### [Exercise brief]
Across the entries below, tally every line that holds the word "caminhão". Give only the tally.

### [Excerpts from a dataset]
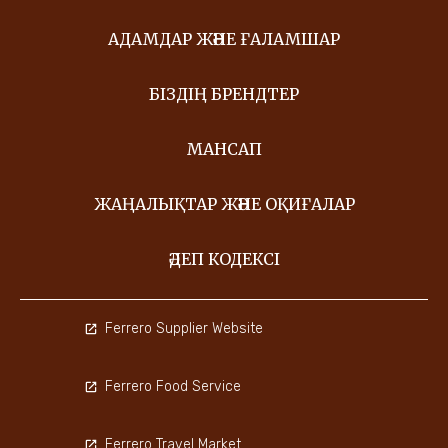
АДАМДАР ЖӘНЕ ҒАЛАМШАР
БІЗДІҢ БРЕНДТЕР
МАНСАП
ЖАҢАЛЫҚТАР ЖӘНЕ ОҚИҒАЛАР
ӘДЕП КОДЕКСІ
Ferrero Supplier Website
Ferrero Food Service
Ferrero Travel Market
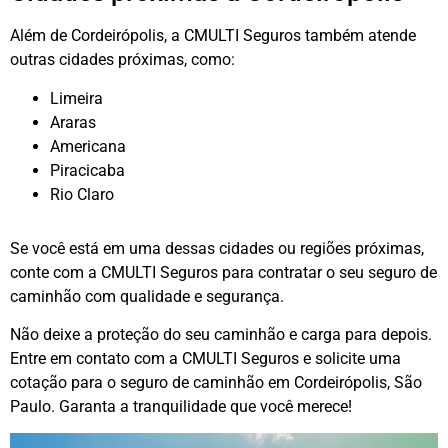
Além de Cordeirópolis, a CMULTI Seguros também atende
outras cidades próximas, como:
Limeira
Araras
Americana
Piracicaba
Rio Claro
Se você está em uma dessas cidades ou regiões próximas,
conte com a CMULTI Seguros para contratar o seu seguro de
caminhão com qualidade e segurança.
Não deixe a proteção do seu caminhão e carga para depois.
Entre em contato com a CMULTI Seguros e solicite uma
cotação para o seguro de caminhão em Cordeirópolis, São
Paulo. Garanta a tranquilidade que você merece!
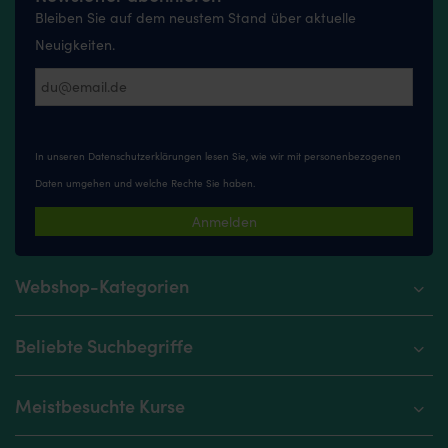
Bleiben Sie auf dem neustem Stand über aktuelle
Neuigkeiten.
In unseren
Datenschutzerklärungen
lesen Sie, wie wir mit personenbezogenen
Daten umgehen und welche Rechte Sie haben.
Anmelden
Webshop-Kategorien
Beliebte Suchbegriffe
Meistbesuchte Kurse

### [Task answer]
3